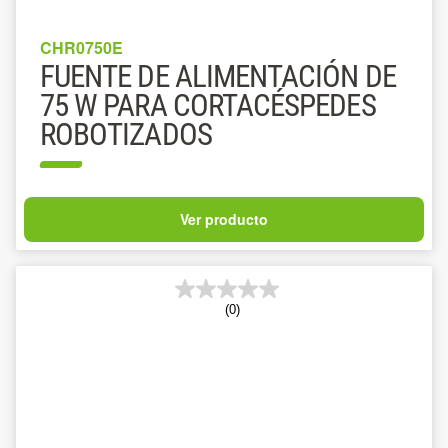
CHR0750E
FUENTE DE ALIMENTACIÓN DE
75 W PARA CORTACÉSPEDES
ROBOTIZADOS
Ver producto
(0)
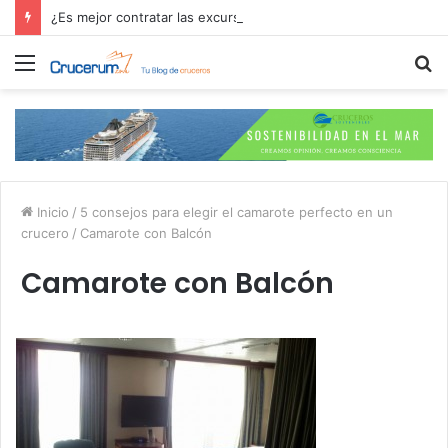
¿Es mejor contratar las excursiones en el crucero o directamente en el puerto?
Menú
B
p
Inicio
/
5 consejos para elegir el camarote perfecto en un
crucero
/
Camarote con Balcón
Camarote con Balcón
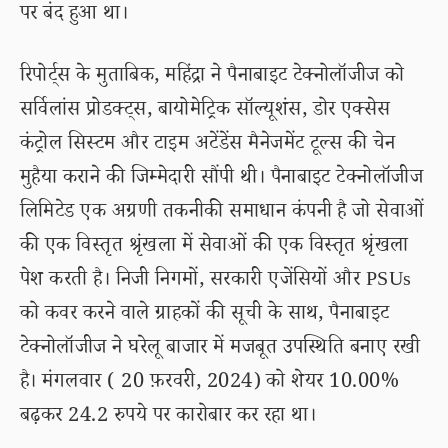
पर बंद हुआ था।
रिपोर्ट्स के मुताबिक, महिंद्रा ने पैनाबाइट टेक्नोलॉजीज को
सर्विलांस प्रोडक्ट्स, बायोमेट्रिक सॉल्यूशंस, डोर एक्सेस
कंट्रोल सिस्टम और टाइम अटेंडेंस मैनेजमेंट टूल्स की चेन
मुहैया कराने की जिम्मेदारी सौंपी थी। पैनाबाइट टेक्नोलॉजीज
लिमिटेड एक अग्रणी तकनीकी समाधान कंपनी है जो सेवाओं
की एक विस्तृत श्रृंखला में सेवाओं की एक विस्तृत श्रृंखला
पेश करती है। निजी निगमों, सरकारी एजेंसियों और PSUs
को कवर करने वाले ग्राहकों की सूची के साथ, पैनाबाइट
टेक्नोलॉजीज ने घरेलू बाजार में मजबूत उपस्थिति बनाए रखी
है। मंगलवार ( 20 फ़रवरी, 2024) को शेयर 10.00%
बढ़कर 24.2 रुपये पर कारोबार कर रहा था।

= = = = =

_Task statement_
Could you state how many lines of the entries contain the word "crucero"? Only the number is wanted.

_Solution_
2